Directions
The lines you return must be all those in the data that hold the string "para".

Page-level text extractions
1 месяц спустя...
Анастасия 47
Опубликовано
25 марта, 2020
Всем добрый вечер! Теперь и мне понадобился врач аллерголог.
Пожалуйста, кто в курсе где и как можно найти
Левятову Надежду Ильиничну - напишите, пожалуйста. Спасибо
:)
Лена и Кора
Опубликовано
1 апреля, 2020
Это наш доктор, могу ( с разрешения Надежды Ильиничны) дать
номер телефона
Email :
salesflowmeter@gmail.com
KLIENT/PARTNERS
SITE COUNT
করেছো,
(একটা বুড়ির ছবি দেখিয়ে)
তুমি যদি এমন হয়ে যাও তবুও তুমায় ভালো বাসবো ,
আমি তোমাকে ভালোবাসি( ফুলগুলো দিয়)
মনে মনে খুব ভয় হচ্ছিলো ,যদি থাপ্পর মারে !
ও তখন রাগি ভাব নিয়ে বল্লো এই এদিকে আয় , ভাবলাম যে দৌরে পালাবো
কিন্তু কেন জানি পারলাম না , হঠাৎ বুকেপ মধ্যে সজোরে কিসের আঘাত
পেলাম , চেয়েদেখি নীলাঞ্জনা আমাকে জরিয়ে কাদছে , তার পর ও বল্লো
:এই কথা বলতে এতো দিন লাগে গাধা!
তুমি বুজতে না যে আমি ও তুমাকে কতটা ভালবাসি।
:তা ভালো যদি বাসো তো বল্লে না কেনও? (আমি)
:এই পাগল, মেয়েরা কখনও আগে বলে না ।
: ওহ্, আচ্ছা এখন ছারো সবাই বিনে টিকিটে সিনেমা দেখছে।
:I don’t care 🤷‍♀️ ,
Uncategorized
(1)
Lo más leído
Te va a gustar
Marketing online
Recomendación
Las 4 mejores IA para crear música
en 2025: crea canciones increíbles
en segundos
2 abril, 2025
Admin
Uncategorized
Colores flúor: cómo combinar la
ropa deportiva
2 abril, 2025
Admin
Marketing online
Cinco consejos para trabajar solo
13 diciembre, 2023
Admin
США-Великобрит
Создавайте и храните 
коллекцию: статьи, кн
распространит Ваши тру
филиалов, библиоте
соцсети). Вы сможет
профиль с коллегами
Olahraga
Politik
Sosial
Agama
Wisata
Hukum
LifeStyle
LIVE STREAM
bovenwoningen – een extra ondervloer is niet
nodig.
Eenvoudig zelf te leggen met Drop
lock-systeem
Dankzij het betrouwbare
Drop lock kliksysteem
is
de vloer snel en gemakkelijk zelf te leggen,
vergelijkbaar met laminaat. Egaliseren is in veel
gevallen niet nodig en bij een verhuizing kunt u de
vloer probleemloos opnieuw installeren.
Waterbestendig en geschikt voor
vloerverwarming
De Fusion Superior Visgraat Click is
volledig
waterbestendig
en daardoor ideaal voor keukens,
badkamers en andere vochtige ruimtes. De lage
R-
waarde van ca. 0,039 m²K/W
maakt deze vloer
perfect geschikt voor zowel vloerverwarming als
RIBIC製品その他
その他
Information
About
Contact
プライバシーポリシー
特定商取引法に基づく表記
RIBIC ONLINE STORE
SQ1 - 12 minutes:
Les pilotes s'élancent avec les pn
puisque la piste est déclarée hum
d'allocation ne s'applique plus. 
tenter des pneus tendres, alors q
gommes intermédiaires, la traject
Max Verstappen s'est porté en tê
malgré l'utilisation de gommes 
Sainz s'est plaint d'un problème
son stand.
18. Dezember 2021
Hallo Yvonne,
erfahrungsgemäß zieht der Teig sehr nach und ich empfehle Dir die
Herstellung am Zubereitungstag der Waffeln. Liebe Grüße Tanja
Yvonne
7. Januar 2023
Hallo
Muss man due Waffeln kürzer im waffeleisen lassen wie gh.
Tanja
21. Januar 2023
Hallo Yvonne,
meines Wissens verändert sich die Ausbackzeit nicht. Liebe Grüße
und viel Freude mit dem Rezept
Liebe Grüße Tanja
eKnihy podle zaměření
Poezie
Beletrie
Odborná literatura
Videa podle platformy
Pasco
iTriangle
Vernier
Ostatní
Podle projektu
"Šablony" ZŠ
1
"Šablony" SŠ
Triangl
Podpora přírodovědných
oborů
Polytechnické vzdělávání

Output for this exercise
Las 4 mejores IA para crear música
Cinco consejos para trabajar solo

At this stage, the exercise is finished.